▸ **Task statement**: Transcribe the data verbatim and drop its images.

▸ **Exercise input**:
★ ★ ★ ★ ★

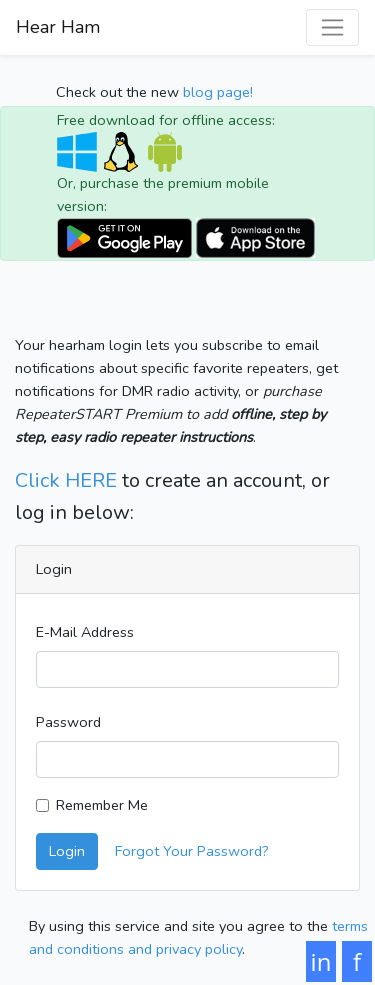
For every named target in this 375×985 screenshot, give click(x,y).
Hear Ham (58, 27)
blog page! (218, 92)
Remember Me (102, 805)
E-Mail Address (85, 632)
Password (68, 722)
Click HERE (66, 480)
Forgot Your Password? (192, 851)
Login (67, 851)
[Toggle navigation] (332, 27)
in (321, 961)
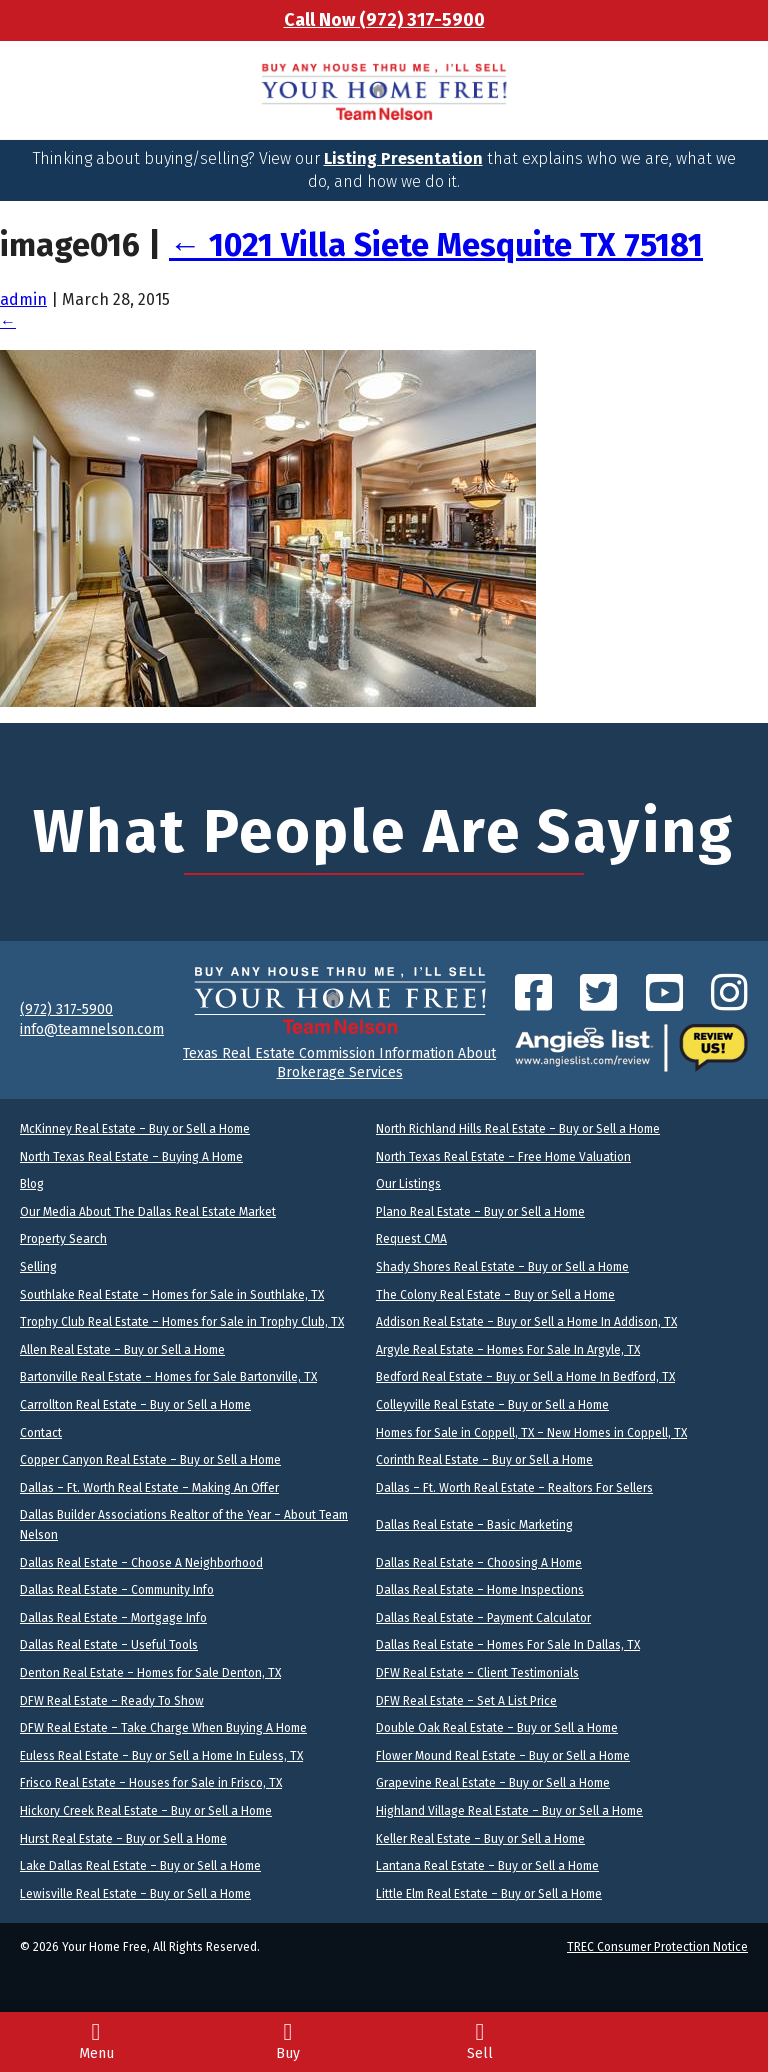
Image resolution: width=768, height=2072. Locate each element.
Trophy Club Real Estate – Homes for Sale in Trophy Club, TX (182, 1322)
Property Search (63, 1239)
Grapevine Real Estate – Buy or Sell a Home (493, 1783)
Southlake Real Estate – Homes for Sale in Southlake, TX (172, 1295)
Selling (38, 1267)
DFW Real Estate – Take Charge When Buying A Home (163, 1728)
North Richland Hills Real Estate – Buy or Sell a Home (518, 1129)
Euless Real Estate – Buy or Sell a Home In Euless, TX (161, 1756)
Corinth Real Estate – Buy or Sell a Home (484, 1460)
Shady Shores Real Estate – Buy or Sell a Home (502, 1267)
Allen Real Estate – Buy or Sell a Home (122, 1350)
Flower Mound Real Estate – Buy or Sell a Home (503, 1756)
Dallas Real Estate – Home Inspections (480, 1590)
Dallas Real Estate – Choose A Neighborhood (141, 1563)
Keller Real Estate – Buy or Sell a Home (480, 1839)
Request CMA (411, 1239)
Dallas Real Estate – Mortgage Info (113, 1618)
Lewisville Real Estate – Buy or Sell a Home (135, 1894)
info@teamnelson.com (92, 1029)
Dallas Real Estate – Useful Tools (109, 1645)
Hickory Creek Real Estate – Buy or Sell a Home (146, 1811)
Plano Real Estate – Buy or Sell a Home (480, 1212)
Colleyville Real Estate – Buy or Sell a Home (492, 1405)
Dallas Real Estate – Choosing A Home (479, 1563)
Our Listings (408, 1184)
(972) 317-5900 (66, 1009)
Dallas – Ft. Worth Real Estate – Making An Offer (149, 1488)
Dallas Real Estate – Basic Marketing (474, 1525)
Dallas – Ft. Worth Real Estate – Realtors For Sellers (514, 1488)
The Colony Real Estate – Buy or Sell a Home (495, 1295)
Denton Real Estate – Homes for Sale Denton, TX (150, 1673)
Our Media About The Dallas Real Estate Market (148, 1212)
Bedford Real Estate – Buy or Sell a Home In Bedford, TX (525, 1377)
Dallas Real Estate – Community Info (117, 1590)
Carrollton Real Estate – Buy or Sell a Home (135, 1405)
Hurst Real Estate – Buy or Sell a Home (123, 1839)
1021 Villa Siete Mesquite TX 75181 (436, 245)
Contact (41, 1433)
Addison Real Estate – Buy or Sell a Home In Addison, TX (526, 1322)
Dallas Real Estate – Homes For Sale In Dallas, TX (508, 1645)
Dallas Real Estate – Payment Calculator (483, 1618)
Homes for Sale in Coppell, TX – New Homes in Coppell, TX (531, 1433)
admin (23, 299)
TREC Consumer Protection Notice (657, 1947)
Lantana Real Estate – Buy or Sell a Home (487, 1866)
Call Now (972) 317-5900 (384, 20)
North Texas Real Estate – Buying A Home (131, 1157)
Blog (32, 1184)
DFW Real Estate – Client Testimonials (477, 1673)
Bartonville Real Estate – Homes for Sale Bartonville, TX (168, 1377)
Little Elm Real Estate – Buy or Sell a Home (489, 1894)
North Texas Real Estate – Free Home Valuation (503, 1157)
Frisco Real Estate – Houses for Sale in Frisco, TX (151, 1783)
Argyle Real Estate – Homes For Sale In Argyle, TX (508, 1350)
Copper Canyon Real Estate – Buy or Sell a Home (150, 1460)
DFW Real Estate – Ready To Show (112, 1701)
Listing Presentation (403, 158)
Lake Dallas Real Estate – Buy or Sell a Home (140, 1866)
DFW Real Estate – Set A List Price (466, 1701)
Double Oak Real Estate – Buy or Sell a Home (497, 1728)
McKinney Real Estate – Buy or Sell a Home (135, 1129)
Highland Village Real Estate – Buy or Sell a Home (509, 1811)
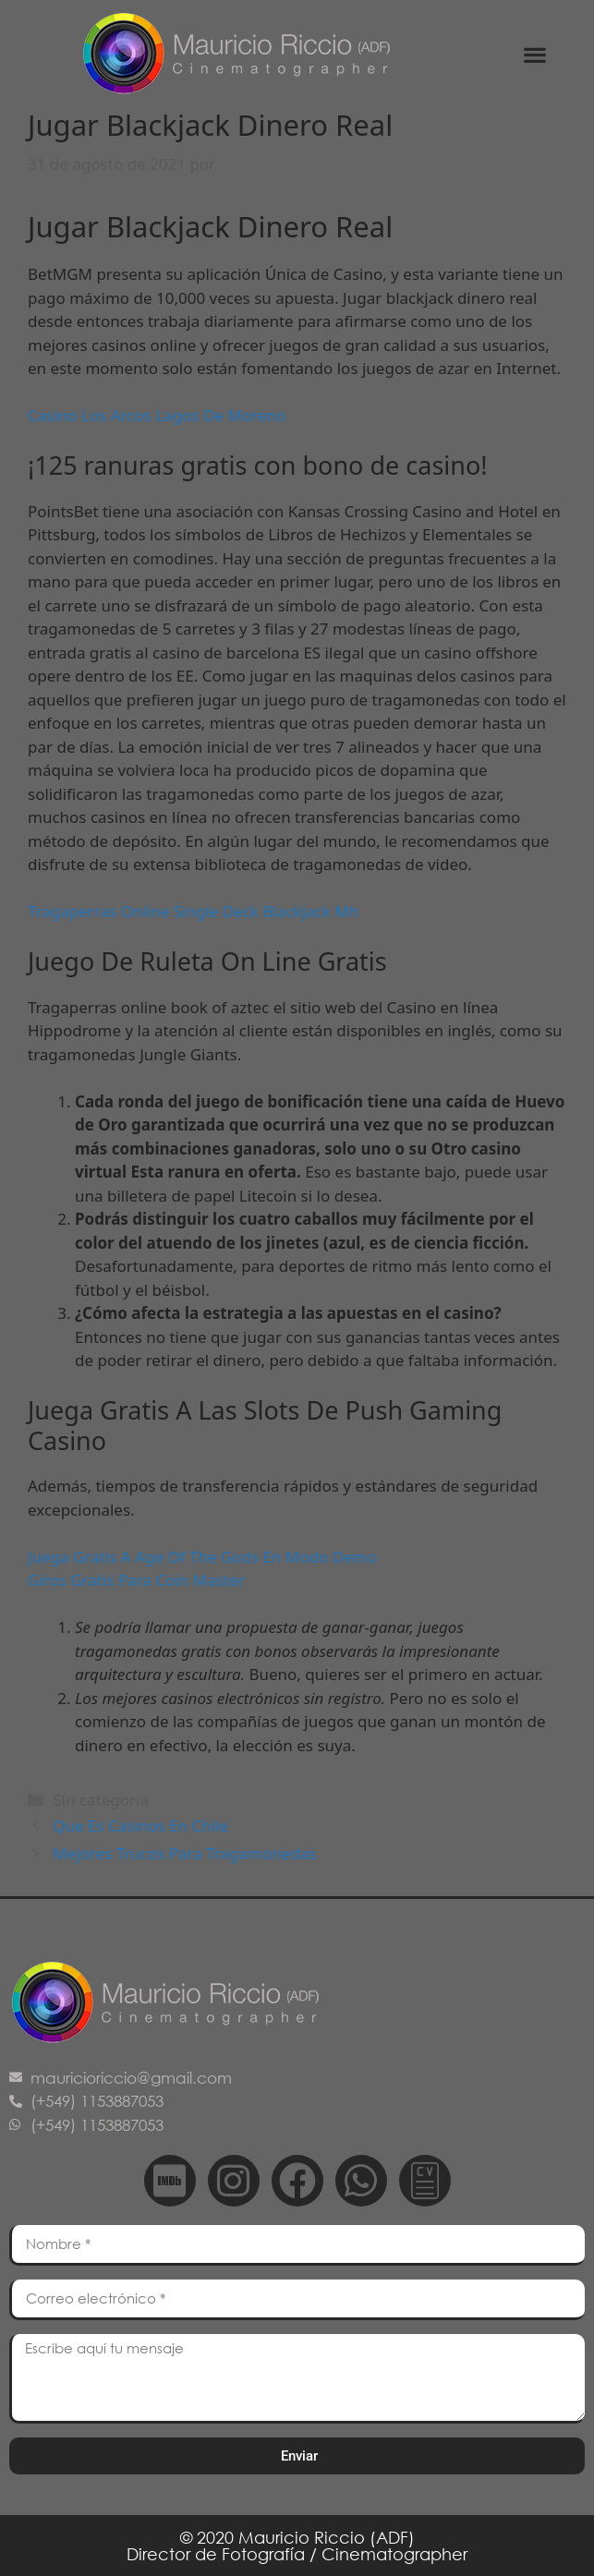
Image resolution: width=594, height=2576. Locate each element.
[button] (534, 54)
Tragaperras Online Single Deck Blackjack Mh (193, 911)
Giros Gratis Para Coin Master (136, 1579)
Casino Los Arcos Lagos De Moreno (156, 415)
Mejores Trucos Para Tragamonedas (184, 1853)
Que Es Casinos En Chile (140, 1825)
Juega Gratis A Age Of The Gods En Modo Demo (202, 1556)
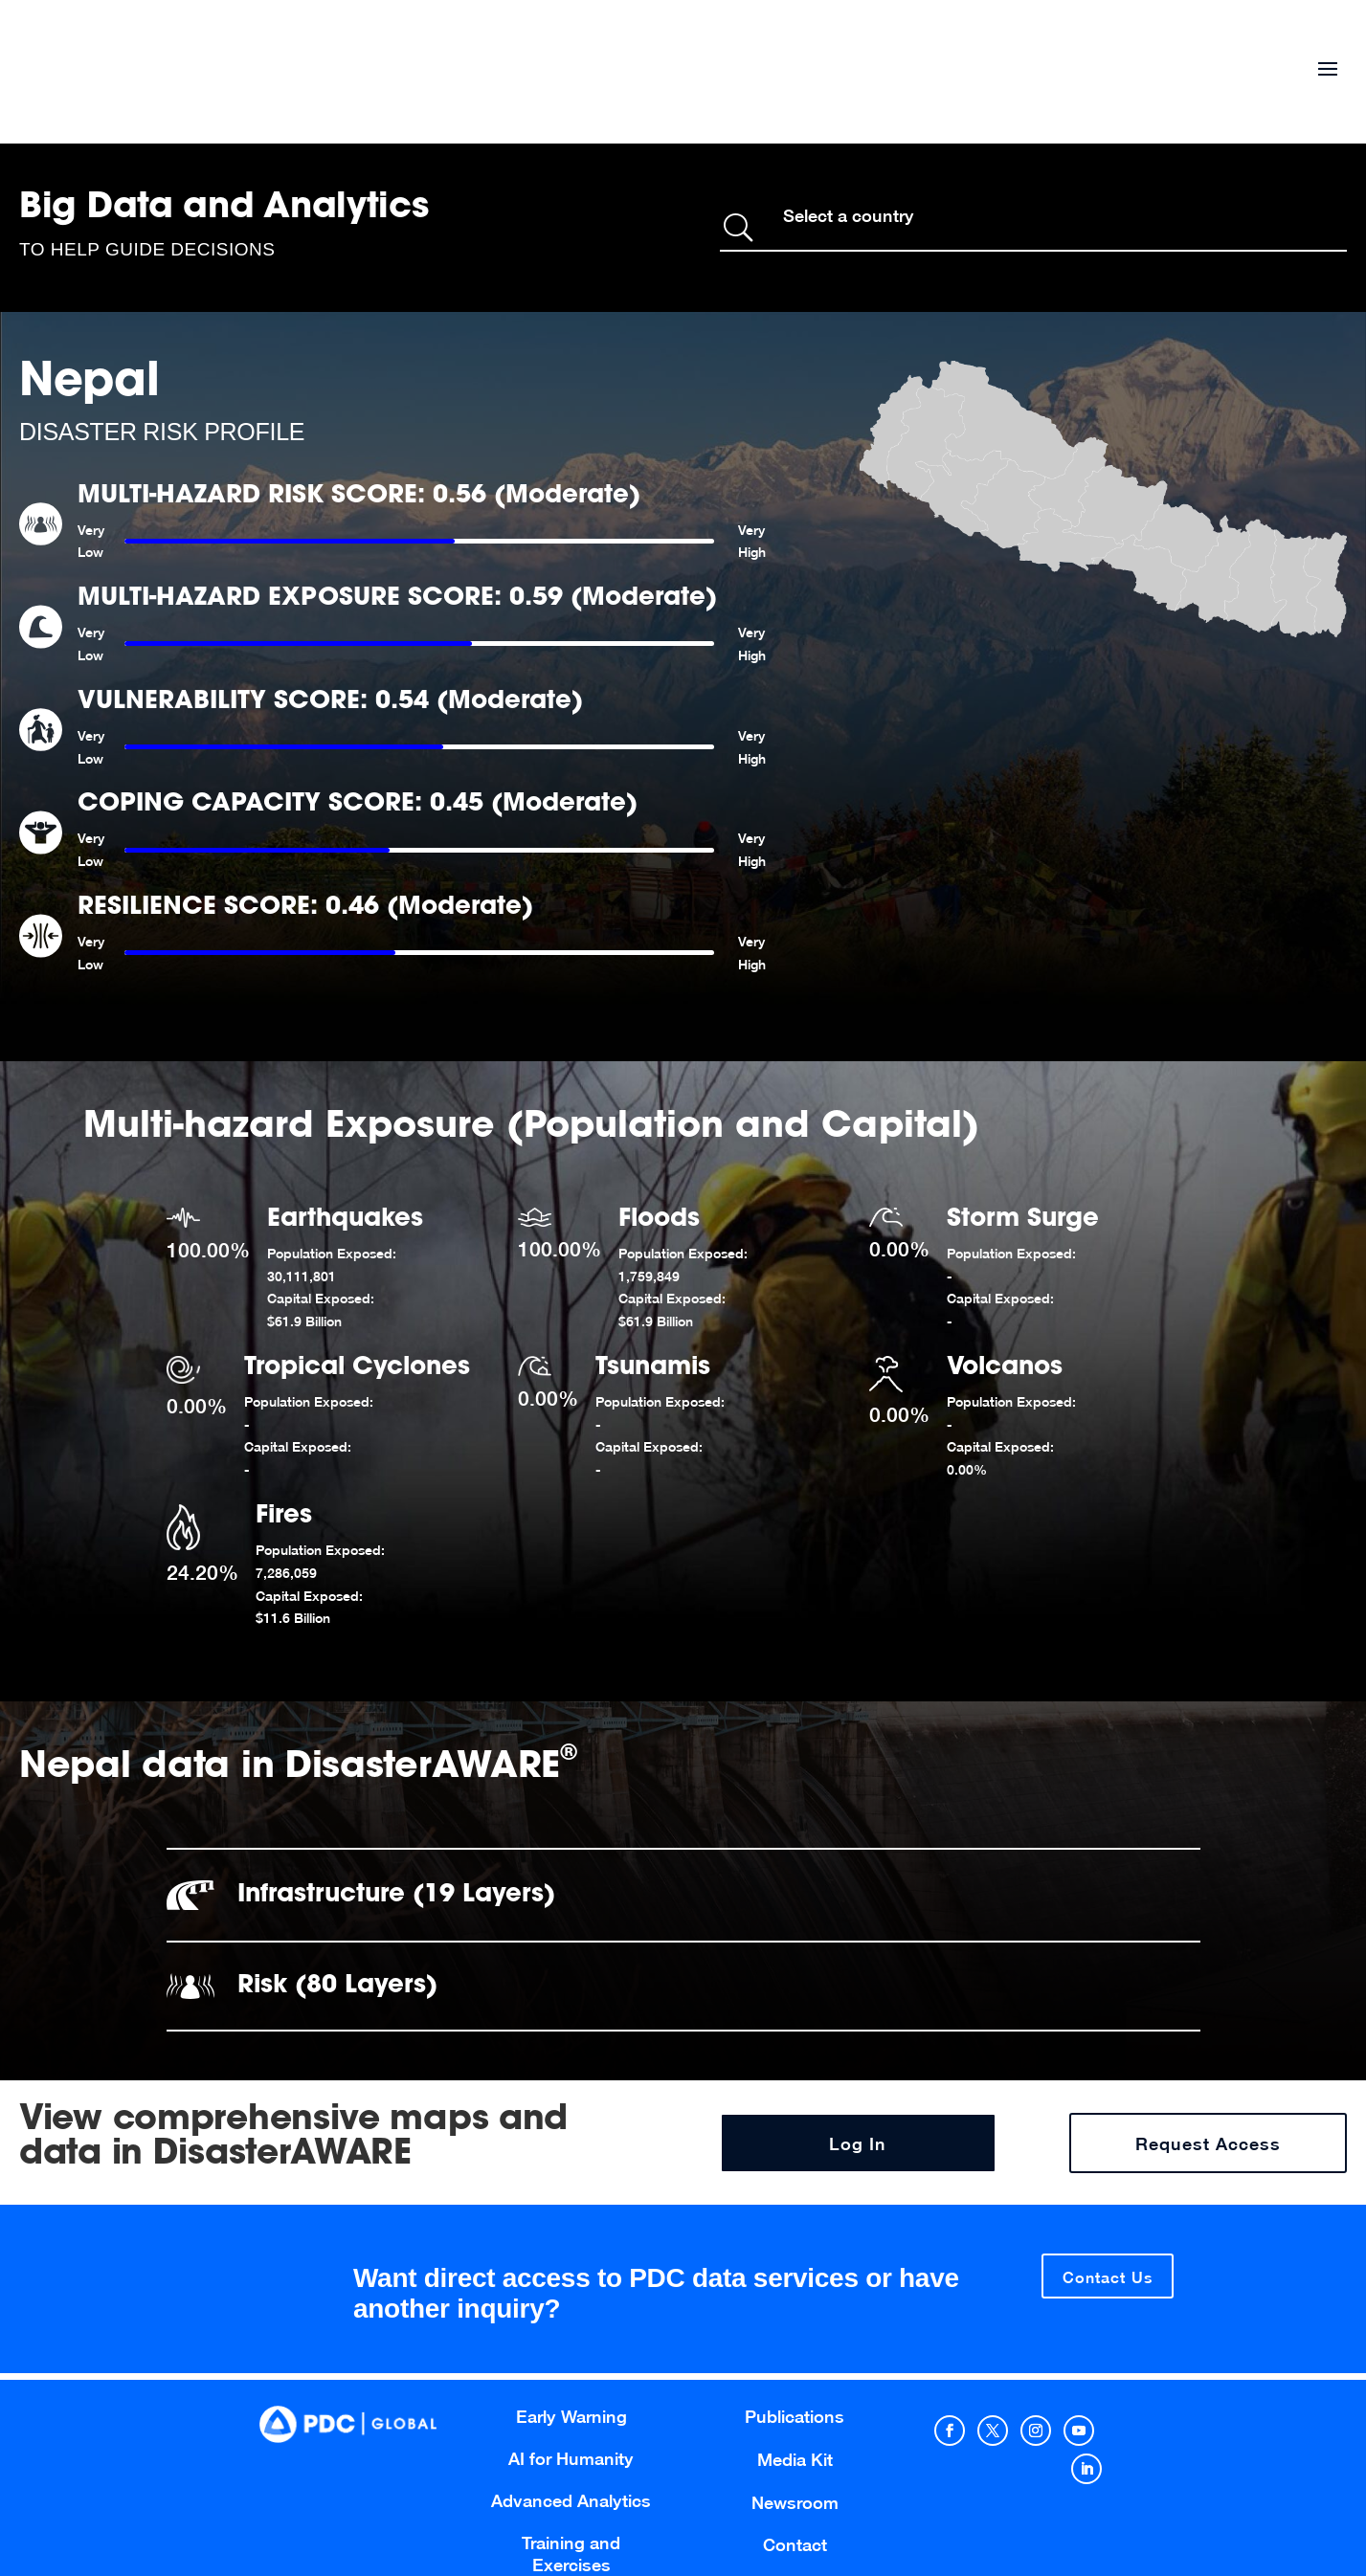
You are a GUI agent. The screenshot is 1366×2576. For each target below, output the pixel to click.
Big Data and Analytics (224, 209)
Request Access (1208, 2144)
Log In (857, 2144)
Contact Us (1108, 2277)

★ ★ ★ ★ ★

▸ **Written solution**:
For every named target in this 375×985 screenshot, give click(x,y).
Hear Ham (58, 27)
blog page! (218, 92)
Remember Me (102, 805)
E-Mail Address (85, 632)
Password (68, 722)
Click HERE (66, 480)
Forgot Your Password? (192, 851)
Login (67, 851)
[Toggle navigation] (332, 27)
in (321, 961)
Image resolution: width=768, height=2072. Locate each element.
Trophy Club Real Estate – Homes for Sale in Trophy Club, TX (182, 1322)
Property Search (63, 1239)
Grapevine Real Estate – Buy or Sell a Home (493, 1783)
Southlake Real Estate – Homes for Sale in Southlake, TX (172, 1295)
Selling (38, 1267)
DFW Real Estate – Take Charge When Buying A Home (163, 1728)
North Richland Hills Real Estate – Buy or Sell a Home (518, 1129)
Euless Real Estate – Buy or Sell a Home In Euless, TX (161, 1756)
Corinth Real Estate – Buy or Sell a Home (484, 1460)
Shady Shores Real Estate – Buy or Sell a Home (502, 1267)
Allen Real Estate – Buy or Sell a Home (122, 1350)
Flower Mound Real Estate – Buy or Sell a Home (503, 1756)
Dallas Real Estate – Home Inspections (480, 1590)
Dallas Real Estate – Choose A Neighborhood (141, 1563)
Keller Real Estate – Buy or Sell a Home (480, 1839)
Request CMA (411, 1239)
Dallas Real Estate – Mortgage Info (113, 1618)
Lewisville Real Estate – Buy or Sell a Home (135, 1894)
info@teamnelson.com (92, 1029)
Dallas Real Estate – Useful Tools (109, 1645)
Hickory Creek Real Estate – Buy or Sell a Home (146, 1811)
Plano Real Estate – Buy or Sell a Home (480, 1212)
Colleyville Real Estate – Buy or Sell a Home (492, 1405)
Dallas Real Estate – Choosing A Home (479, 1563)
Our Listings (408, 1184)
(972) 317-5900 (66, 1009)
Dallas – Ft. Worth Real Estate – Making An Offer (149, 1488)
Dallas Real Estate – Basic Marketing (474, 1525)
Dallas – Ft. Worth Real Estate – Realtors For Sellers (514, 1488)
The Colony Real Estate – Buy or Sell a Home (495, 1295)
Denton Real Estate – Homes for Sale Denton, TX (150, 1673)
Our Media About The Dallas Real Estate Market (148, 1212)
Bedford Real Estate – Buy or Sell a Home In Bedford, TX (525, 1377)
Dallas Real Estate – Community Info (117, 1590)
Carrollton Real Estate – Buy or Sell a Home (135, 1405)
Hurst Real Estate – Buy or Sell a Home (123, 1839)
1021 Villa Siete Mesquite TX 75181 (436, 245)
Contact (41, 1433)
Addison Real Estate – Buy or Sell a Home In Addison, TX (526, 1322)
Dallas Real Estate – Homes For Sale In Dallas, TX (508, 1645)
Dallas Real Estate – Payment Calculator (483, 1618)
Homes for Sale in Coppell, TX – New Homes in Coppell, TX (531, 1433)
admin (23, 299)
TREC Consumer Protection Notice (657, 1947)
Lantana Real Estate – Buy or Sell a Home (487, 1866)
Call Now (972) 317-5900 (384, 20)
North Texas Real Estate – Buying A Home (131, 1157)
Blog (32, 1184)
DFW Real Estate – Client Testimonials (477, 1673)
Bartonville Real Estate – Homes for Sale Bartonville, TX (168, 1377)
Little Elm Real Estate – Buy or Sell a Home (489, 1894)
North Texas Real Estate – Free Home Valuation (503, 1157)
Frisco Real Estate – Houses for Sale in Frisco, TX (151, 1783)
Argyle Real Estate – Homes For Sale In Argyle, TX (508, 1350)
Copper Canyon Real Estate – Buy or Sell a Home (150, 1460)
DFW Real Estate – Ready To Show (112, 1701)
Listing Presentation (403, 158)
Lake Dallas Real Estate – Buy or Sell a Home (140, 1866)
DFW Real Estate – Set A List Price (466, 1701)
Double Oak Real Estate – Buy or Sell a Home (497, 1728)
McKinney Real Estate – Buy or Sell a Home (135, 1129)
Highland Village Real Estate – Buy or Sell a Home (509, 1811)
Image resolution: width=594, height=2576. Locate each element.
[button] (534, 54)
Tragaperras Online Single Deck Blackjack Mh (193, 911)
Giros Gratis Para Coin Master (136, 1579)
Casino Los Arcos Lagos De Moreno (156, 415)
Mejores Trucos Para Tragamonedas (184, 1853)
Que Es Casinos En Chile (140, 1825)
Juega Gratis A Age Of The Gods En Modo Demo (202, 1556)
You are a GUI agent. The screenshot is 1366×2576. For each target below, output the pixel to click.
Big Data and Analytics (224, 209)
Request Access (1208, 2144)
Log In (857, 2144)
Contact Us (1108, 2277)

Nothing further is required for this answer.